Graphiquement très inventif, pour faire entendre les sons dans toute leur amplitude et leur modulation, un vrai défi en bande dessinée, son livre recourt aussi bien aux procédés de la bande dessinée traditionnelle qu’à des images légendées. Il propose volontiers des cadrages décalés qui misent sur la suggestion ou le dévoilement partiel, il détaille à l’extrême certaines petites séquences pour faire par le dessin littéralement entendre la barbarie du nazisme, en évitant de l’éclairer trop directement.

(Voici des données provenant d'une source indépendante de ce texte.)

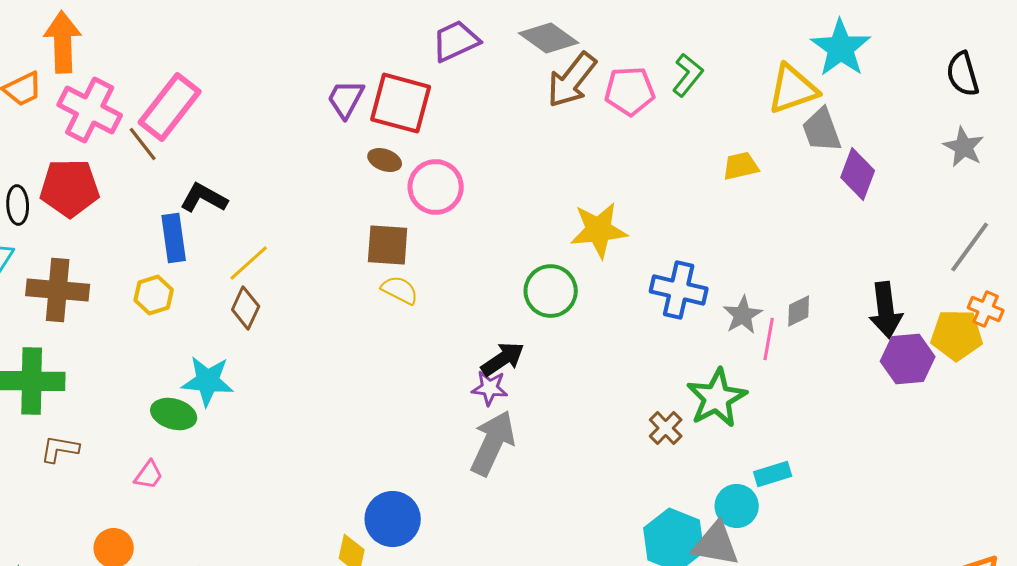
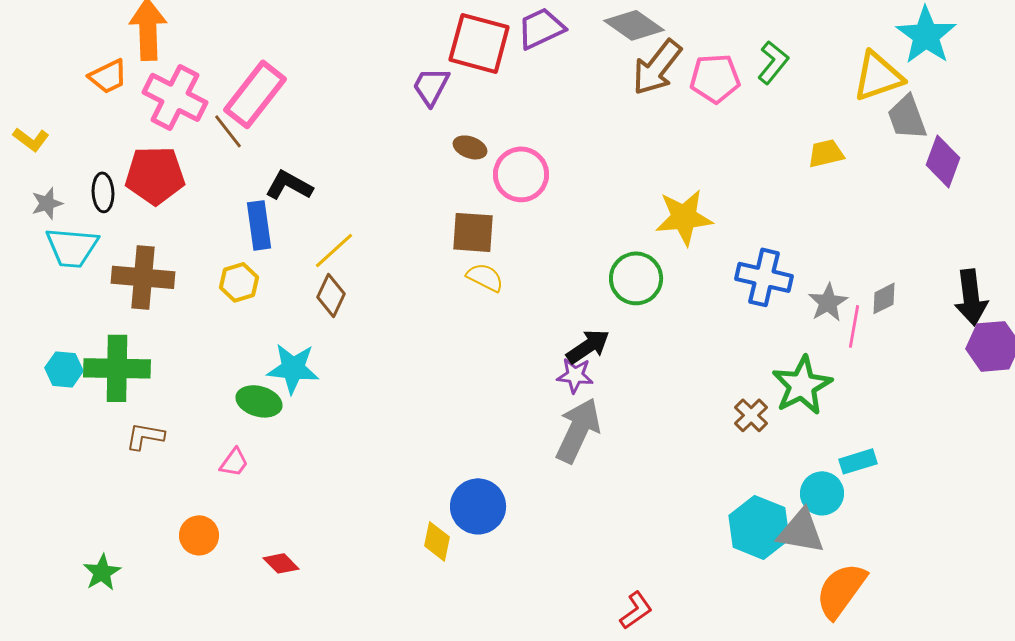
red square: (401, 103) -> (479, 43), moved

Les voix de la nuit, ce sont d’abord celles que recueille et enregistre l’acousticien Hermann Karnau, fasciné dès son plus jeune âge par les sons, et singulièrement par la voix humaine dans toutes ses manifestations. Sur la base de centaines d’enregistrements de voix et de râles dans les conditions extrêmes de la guerre, il estime que la langue allemande est "quelque chose qu’on a dans le sang dès la naissance, sans que l’on puisse l’apprendre ensuite par la simple acquisition de la grammaire, du vocabulaire, des règles de la prononciation".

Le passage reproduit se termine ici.